**Task material:**

_ _ _ _ _

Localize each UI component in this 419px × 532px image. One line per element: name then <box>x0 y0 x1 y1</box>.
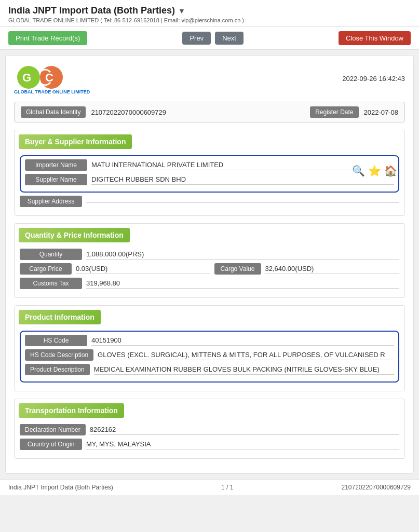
identity-row: Global Data Identity 2107202207000060972… <box>14 102 405 122</box>
svg-text:G: G <box>22 71 31 84</box>
supplier-address-label: Supplier Address <box>20 196 82 207</box>
quantity-row: Quantity 1,088,000.00(PRS) <box>20 249 399 260</box>
prod-desc-label: Product Description <box>25 364 90 375</box>
footer-left: India JNPT Import Data (Both Parties) <box>8 484 113 491</box>
cargo-value-label: Cargo Value <box>214 263 261 275</box>
svg-text:C: C <box>45 71 53 84</box>
footer-middle: 1 / 1 <box>221 484 233 491</box>
page-title: India JNPT Import Data (Both Parties) ▼ <box>8 5 411 16</box>
customs-tax-label: Customs Tax <box>20 278 82 289</box>
quantity-value: 1,088,000.00(PRS) <box>86 249 399 260</box>
hs-desc-value: GLOVES (EXCL. SURGICAL), MITTENS & MITTS… <box>98 350 394 360</box>
next-button[interactable]: Next <box>215 32 244 45</box>
address-row: Supplier Address <box>20 196 399 207</box>
cargo-price-label: Cargo Price <box>20 263 72 275</box>
datetime-text: 2022-09-26 16:42:43 <box>342 75 405 83</box>
transportation-section: Transportation Information Declaration N… <box>14 399 405 459</box>
cargo-price-value: 0.03(USD) <box>76 264 210 274</box>
header: India JNPT Import Data (Both Parties) ▼ … <box>0 0 419 27</box>
prod-desc-row: Product Description MEDICAL EXAMINATION … <box>25 364 394 375</box>
buyer-supplier-header: Buyer & Supplier Information <box>19 134 132 149</box>
buyer-supplier-section: Buyer & Supplier Information Importer Na… <box>14 130 405 216</box>
product-body: HS Code 40151900 HS Code Description GLO… <box>15 329 404 391</box>
buyer-supplier-body: Importer Name MATU INTERNATIONAL PRIVATE… <box>15 153 404 215</box>
supplier-name-value: DIGITECH RUBBER SDN BHD <box>91 174 394 185</box>
toolbar: Print Trade Record(s) Prev Next Close Th… <box>0 27 419 50</box>
transportation-header: Transportation Information <box>19 403 124 418</box>
dropdown-arrow-icon[interactable]: ▼ <box>178 7 185 15</box>
footer-right: 21072022070000609729 <box>342 484 411 491</box>
prev-button[interactable]: Prev <box>182 32 211 45</box>
declaration-number-value: 8262162 <box>90 425 399 435</box>
search-icon[interactable]: 🔍 <box>352 165 365 177</box>
importer-row: Importer Name MATU INTERNATIONAL PRIVATE… <box>25 159 394 171</box>
register-date-value: 2022-07-08 <box>364 108 399 116</box>
quantity-price-header: Quantity & Price Information <box>19 228 130 242</box>
importer-name-label: Importer Name <box>25 159 87 171</box>
footer: India JNPT Import Data (Both Parties) 1 … <box>0 479 419 495</box>
quantity-price-section: Quantity & Price Information Quantity 1,… <box>14 223 405 298</box>
title-text: India JNPT Import Data (Both Parties) <box>8 5 175 16</box>
hs-code-row: HS Code 40151900 <box>25 335 394 346</box>
action-icons: 🔍 ⭐ 🏠 <box>352 165 397 177</box>
declaration-number-row: Declaration Number 8262162 <box>20 424 399 435</box>
quantity-label: Quantity <box>20 249 82 260</box>
prod-desc-value: MEDICAL EXAMINATION RUBBER GLOVES BULK P… <box>94 364 394 375</box>
supplier-row: Supplier Name DIGITECH RUBBER SDN BHD <box>25 174 394 185</box>
quantity-price-body: Quantity 1,088,000.00(PRS) Cargo Price 0… <box>15 247 404 297</box>
star-icon[interactable]: ⭐ <box>368 165 381 177</box>
subtitle-text: GLOBAL TRADE ONLINE LIMITED ( Tel: 86-51… <box>8 17 411 23</box>
importer-name-value: MATU INTERNATIONAL PRIVATE LIMITED <box>91 160 394 170</box>
customs-tax-value: 319,968.80 <box>86 278 399 289</box>
product-blue-group: HS Code 40151900 HS Code Description GLO… <box>20 331 399 383</box>
product-section: Product Information HS Code 40151900 HS … <box>14 305 405 391</box>
supplier-address-value <box>86 200 399 203</box>
global-data-identity-label: Global Data Identity <box>21 106 86 118</box>
company-logo: G C <box>14 63 82 91</box>
cargo-value-value: 32,640.00(USD) <box>265 264 400 274</box>
hs-desc-row: HS Code Description GLOVES (EXCL. SURGIC… <box>25 349 394 361</box>
product-header: Product Information <box>19 310 101 324</box>
print-button[interactable]: Print Trade Record(s) <box>8 31 87 45</box>
register-date-label: Register Date <box>310 106 358 118</box>
logo-date-row: G C GLOBAL TRADE ONLINE LIMITED 2022-09-… <box>14 63 405 94</box>
cargo-price-row: Cargo Price 0.03(USD) Cargo Value 32,640… <box>20 263 399 275</box>
country-of-origin-label: Country of Origin <box>20 439 82 450</box>
transportation-body: Declaration Number 8262162 Country of Or… <box>15 422 404 458</box>
logo-area: G C GLOBAL TRADE ONLINE LIMITED <box>14 63 90 94</box>
home-icon[interactable]: 🏠 <box>384 165 397 177</box>
company-name-text: GLOBAL TRADE ONLINE LIMITED <box>14 89 90 94</box>
customs-tax-row: Customs Tax 319,968.80 <box>20 278 399 289</box>
hs-code-value: 40151900 <box>91 335 394 346</box>
country-of-origin-value: MY, MYS, MALAYSIA <box>86 439 399 449</box>
global-data-identity-value: 21072022070000609729 <box>91 108 305 116</box>
hs-desc-label: HS Code Description <box>25 349 93 361</box>
close-button[interactable]: Close This Window <box>339 31 411 45</box>
declaration-number-label: Declaration Number <box>20 424 86 435</box>
supplier-name-label: Supplier Name <box>25 174 87 185</box>
hs-code-label: HS Code <box>25 335 87 346</box>
main-content: G C GLOBAL TRADE ONLINE LIMITED 2022-09-… <box>5 55 414 474</box>
country-of-origin-row: Country of Origin MY, MYS, MALAYSIA <box>20 439 399 450</box>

_ _ _ _ _

**Task directions:** Only the listing above, set down exactly and without pictures, belongs in the answer.

**Problem solution:**
Localize each UI component in this 419px × 532px image. One line per element: name then <box>x0 y0 x1 y1</box>.
identity-row: Global Data Identity 2107202207000060972… <box>14 102 405 122</box>
svg-text:G: G <box>22 71 31 84</box>
supplier-address-label: Supplier Address <box>20 196 82 207</box>
quantity-row: Quantity 1,088,000.00(PRS) <box>20 249 399 260</box>
prod-desc-label: Product Description <box>25 364 90 375</box>
footer-left: India JNPT Import Data (Both Parties) <box>8 484 113 491</box>
cargo-value-label: Cargo Value <box>214 263 261 275</box>
svg-text:C: C <box>45 71 53 84</box>
footer-middle: 1 / 1 <box>221 484 233 491</box>
page-title: India JNPT Import Data (Both Parties) ▼ <box>8 5 411 16</box>
customs-tax-label: Customs Tax <box>20 278 82 289</box>
quantity-value: 1,088,000.00(PRS) <box>86 249 399 260</box>
hs-desc-value: GLOVES (EXCL. SURGICAL), MITTENS & MITTS… <box>98 350 394 360</box>
next-button[interactable]: Next <box>215 32 244 45</box>
address-row: Supplier Address <box>20 196 399 207</box>
cargo-price-label: Cargo Price <box>20 263 72 275</box>
datetime-text: 2022-09-26 16:42:43 <box>342 75 405 83</box>
transportation-section: Transportation Information Declaration N… <box>14 399 405 459</box>
cargo-price-value: 0.03(USD) <box>76 264 210 274</box>
header: India JNPT Import Data (Both Parties) ▼ … <box>0 0 419 27</box>
prod-desc-row: Product Description MEDICAL EXAMINATION … <box>25 364 394 375</box>
buyer-supplier-header: Buyer & Supplier Information <box>19 134 132 149</box>
buyer-supplier-section: Buyer & Supplier Information Importer Na… <box>14 130 405 216</box>
product-body: HS Code 40151900 HS Code Description GLO… <box>15 329 404 391</box>
buyer-supplier-body: Importer Name MATU INTERNATIONAL PRIVATE… <box>15 153 404 215</box>
supplier-name-value: DIGITECH RUBBER SDN BHD <box>91 174 394 185</box>
toolbar: Print Trade Record(s) Prev Next Close Th… <box>0 27 419 50</box>
transportation-header: Transportation Information <box>19 403 124 418</box>
dropdown-arrow-icon[interactable]: ▼ <box>178 7 185 15</box>
footer-right: 21072022070000609729 <box>342 484 411 491</box>
prev-button[interactable]: Prev <box>182 32 211 45</box>
declaration-number-value: 8262162 <box>90 425 399 435</box>
search-icon[interactable]: 🔍 <box>352 165 365 177</box>
importer-row: Importer Name MATU INTERNATIONAL PRIVATE… <box>25 159 394 171</box>
register-date-value: 2022-07-08 <box>364 108 399 116</box>
quantity-price-header: Quantity & Price Information <box>19 228 130 242</box>
importer-name-label: Importer Name <box>25 159 87 171</box>
footer: India JNPT Import Data (Both Parties) 1 … <box>0 479 419 495</box>
quantity-price-section: Quantity & Price Information Quantity 1,… <box>14 223 405 298</box>
title-text: India JNPT Import Data (Both Parties) <box>8 5 175 16</box>
hs-code-row: HS Code 40151900 <box>25 335 394 346</box>
action-icons: 🔍 ⭐ 🏠 <box>352 165 397 177</box>
declaration-number-row: Declaration Number 8262162 <box>20 424 399 435</box>
quantity-label: Quantity <box>20 249 82 260</box>
prod-desc-value: MEDICAL EXAMINATION RUBBER GLOVES BULK P… <box>94 364 394 375</box>
supplier-row: Supplier Name DIGITECH RUBBER SDN BHD <box>25 174 394 185</box>
quantity-price-body: Quantity 1,088,000.00(PRS) Cargo Price 0… <box>15 247 404 297</box>
star-icon[interactable]: ⭐ <box>368 165 381 177</box>
subtitle-text: GLOBAL TRADE ONLINE LIMITED ( Tel: 86-51… <box>8 17 411 23</box>
importer-name-value: MATU INTERNATIONAL PRIVATE LIMITED <box>91 160 394 170</box>
customs-tax-value: 319,968.80 <box>86 278 399 289</box>
product-blue-group: HS Code 40151900 HS Code Description GLO… <box>20 331 399 383</box>
product-section: Product Information HS Code 40151900 HS … <box>14 305 405 391</box>
supplier-address-value <box>86 200 399 203</box>
global-data-identity-label: Global Data Identity <box>21 106 86 118</box>
company-logo: G C <box>14 63 82 91</box>
cargo-value-value: 32,640.00(USD) <box>265 264 400 274</box>
hs-desc-row: HS Code Description GLOVES (EXCL. SURGIC… <box>25 349 394 361</box>
product-header: Product Information <box>19 310 101 324</box>
print-button[interactable]: Print Trade Record(s) <box>8 31 87 45</box>
register-date-label: Register Date <box>310 106 358 118</box>
logo-date-row: G C GLOBAL TRADE ONLINE LIMITED 2022-09-… <box>14 63 405 94</box>
cargo-price-row: Cargo Price 0.03(USD) Cargo Value 32,640… <box>20 263 399 275</box>
country-of-origin-label: Country of Origin <box>20 439 82 450</box>
transportation-body: Declaration Number 8262162 Country of Or… <box>15 422 404 458</box>
logo-area: G C GLOBAL TRADE ONLINE LIMITED <box>14 63 90 94</box>
home-icon[interactable]: 🏠 <box>384 165 397 177</box>
company-name-text: GLOBAL TRADE ONLINE LIMITED <box>14 89 90 94</box>
customs-tax-row: Customs Tax 319,968.80 <box>20 278 399 289</box>
hs-code-value: 40151900 <box>91 335 394 346</box>
country-of-origin-value: MY, MYS, MALAYSIA <box>86 439 399 449</box>
global-data-identity-value: 21072022070000609729 <box>91 108 305 116</box>
hs-desc-label: HS Code Description <box>25 349 93 361</box>
close-button[interactable]: Close This Window <box>339 31 411 45</box>
declaration-number-label: Declaration Number <box>20 424 86 435</box>
supplier-name-label: Supplier Name <box>25 174 87 185</box>
hs-code-label: HS Code <box>25 335 87 346</box>
main-content: G C GLOBAL TRADE ONLINE LIMITED 2022-09-… <box>5 55 414 474</box>
country-of-origin-row: Country of Origin MY, MYS, MALAYSIA <box>20 439 399 450</box>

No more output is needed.